JJ turned off the hairdryer and looked at her.  “Drying money,” he said.  “I started to take a shower but forgot about the money bath.”

“Money bath?”

“Yeah, that’s why I went to the bank.  I didn’t have enough to fill the tub.”

“Are you drinking?”

“I was,” he said.  “I’m not now.”


“Earlier, but not now.  Listen, I’m ready to stop.  I have to stop.”

“What are you going to do about it?”

“You’re going to drive me to AA.”

“Where’s your car?”

“There was an incident.  Listen, thanks for coming but you gotta bring me tonight, before I change my mind.”

There was something almost childlike in his earnest delivery.  Like, “The tooth fairy won’t come if you don’t put it under the pillow.”  He seemed detached from what he was saying, but serious, like he didn’t want to talk about the gaunt and crazy shell of a man in the same room.  He just needed to go.  And she was his ride.

“I can do this,” she thought and hope rose in her.  “Keep your expectations low,” she thought, recalling her Al-anon friend, Maria.  “Like Death Valley low.”

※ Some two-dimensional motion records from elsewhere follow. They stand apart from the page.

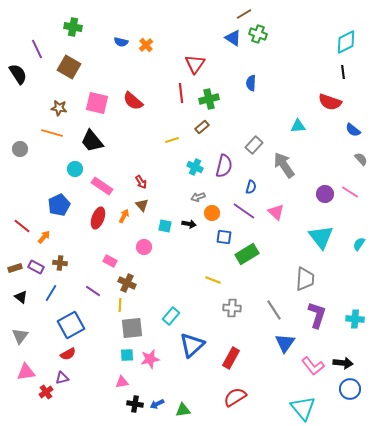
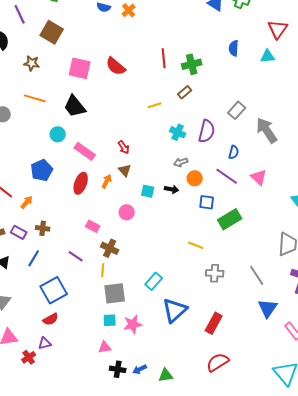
red triangle: (195, 64) -> (278, 29), moved
brown star: (59, 108) -> (32, 63), moved
cyan triangle: (298, 126) -> (268, 56), moved

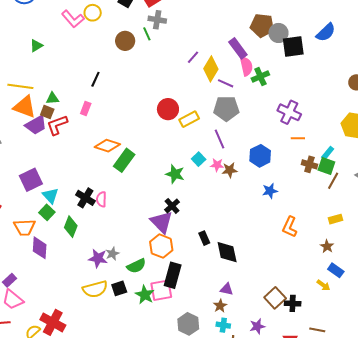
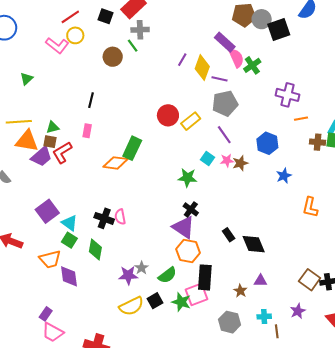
green rectangle: (124, 160) -> (132, 148), moved
brown star: (220, 306) -> (240, 291), moved

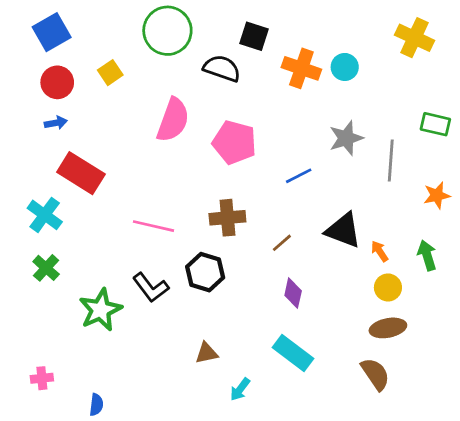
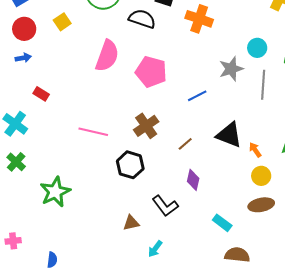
cyan circle: (345, 67) -> (257, 48), moved
red rectangle: (81, 173) -> (41, 94), size x0.5
brown cross: (227, 218) -> (146, 126), turned -30
black L-shape: (151, 287) -> (165, 206), moved
cyan rectangle: (293, 353) -> (222, 223), moved, size x0.7
brown semicircle: (375, 374) -> (237, 255), moved, turned -50

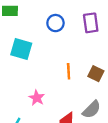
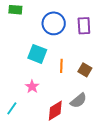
blue circle: (55, 23) -> (54, 23), size x1.5
cyan square: (21, 49) -> (37, 54), moved

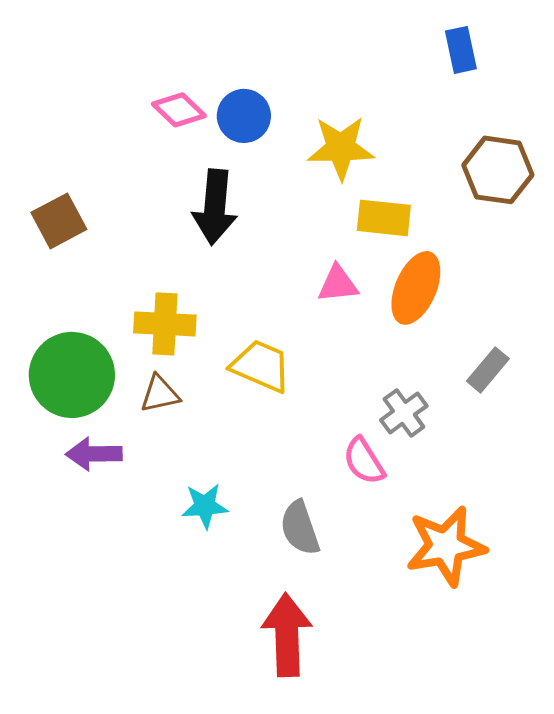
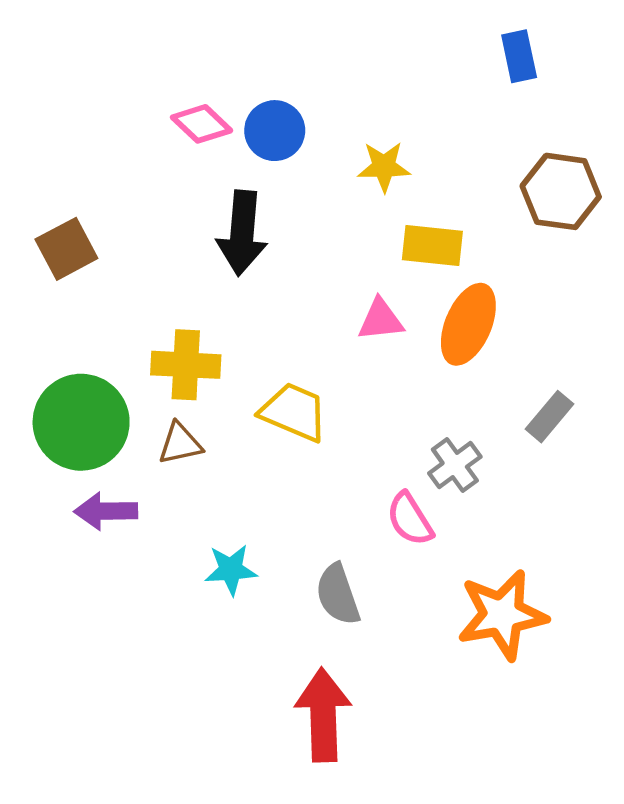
yellow star: (341, 148) -> (384, 167), size x0.7

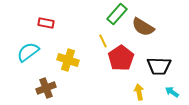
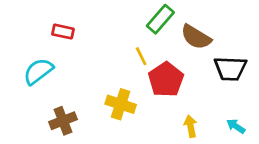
yellow cross: (68, 60) -> (121, 104), moved
black trapezoid: (159, 66) -> (230, 69), moved

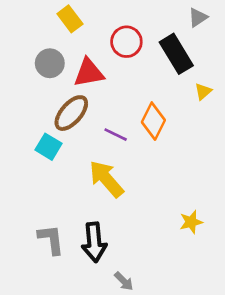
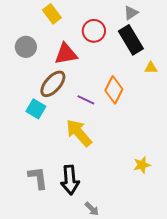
gray triangle: (198, 17) -> (131, 13), moved
gray circle: (50, 63) -> (26, 47), moved
yellow triangle: (203, 91) -> (151, 68), turned 40

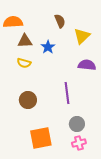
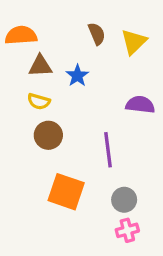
yellow triangle: (82, 36) -> (134, 42), moved
brown circle: (28, 100) -> (48, 135), moved
orange square: (41, 138) -> (66, 192), moved, turned 30

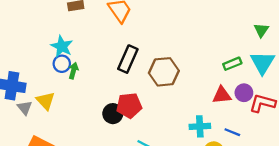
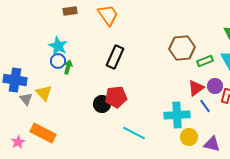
brown hexagon: (164, 72) -> (182, 48), moved
red triangle: (222, 95) -> (196, 88), turned -30
cyan cross: (200, 126) -> (177, 115), size x1.4
blue line: (232, 132) -> (205, 106), moved, turned 32

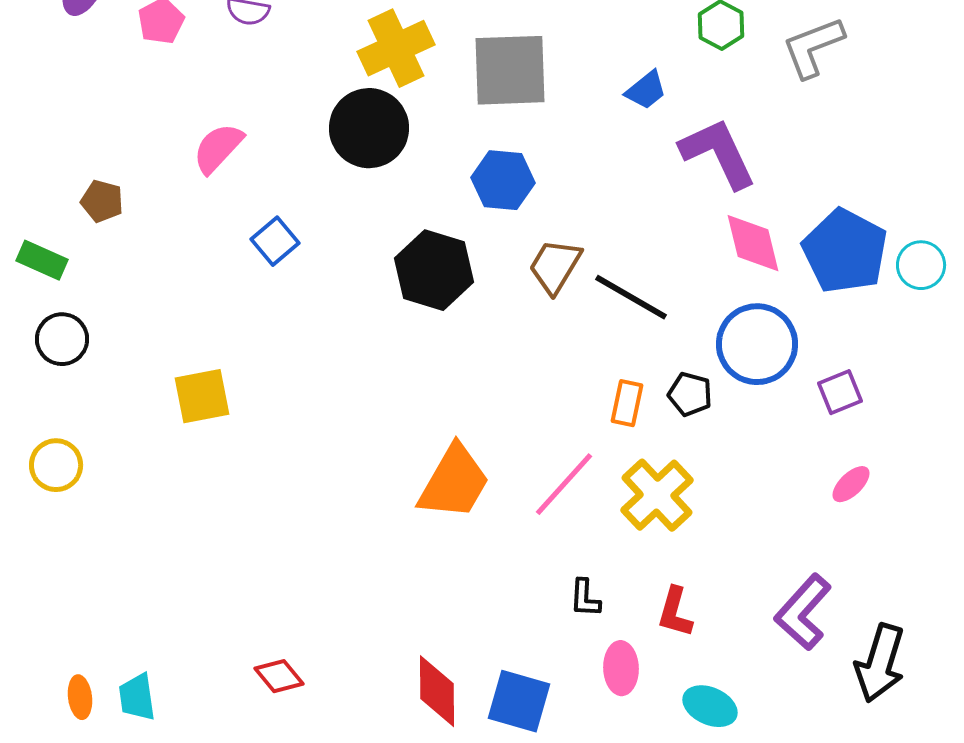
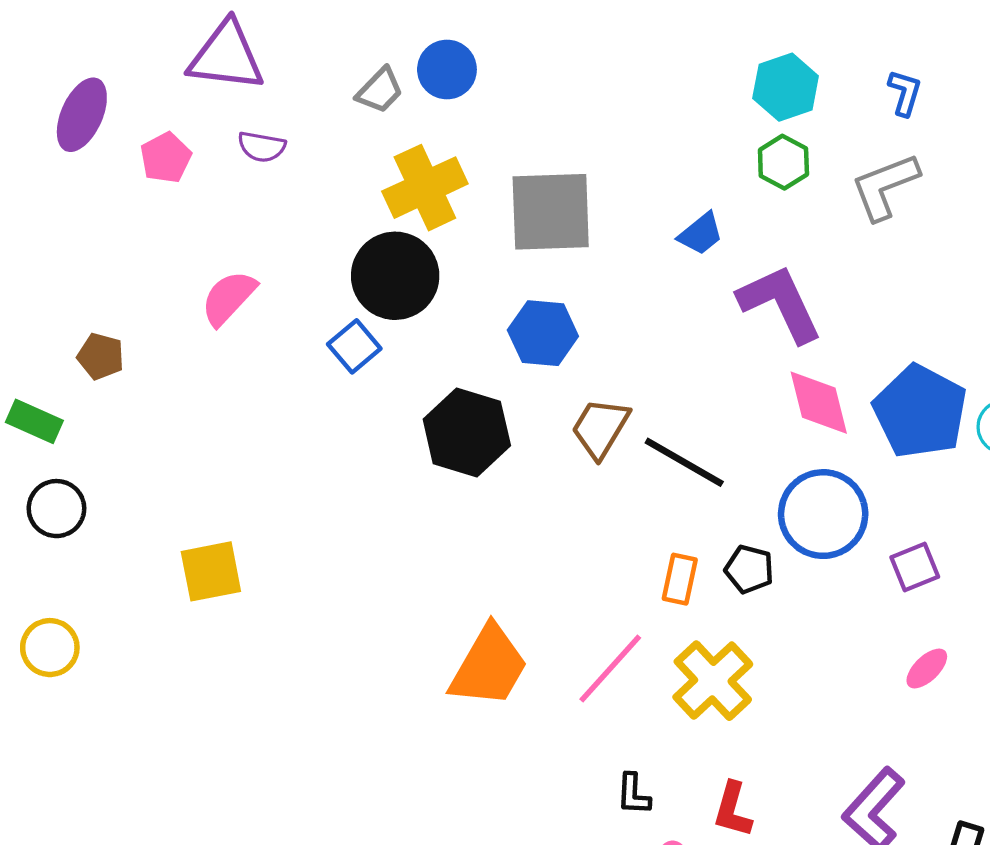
blue square: (275, 241) -> (354, 346), moved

“OK,” she said.  “How long ‘til the meeting?”

“Two hours,” he said.  “Help me dry this money.”

She took a deep breath.  “Leave the money, JJ.  Get dressed and we’re going.  We’ll get something to eat and then we’re going to the meeting.  I’m going downstairs now.  Clean up and then we’re going.”

JJ stared and took his own deep breath as she clomped down the stairs, on a mission.  “This won’t be easy,” he said and scooped up the soggy 100s in the tub, put them in the sink, and started the shower again.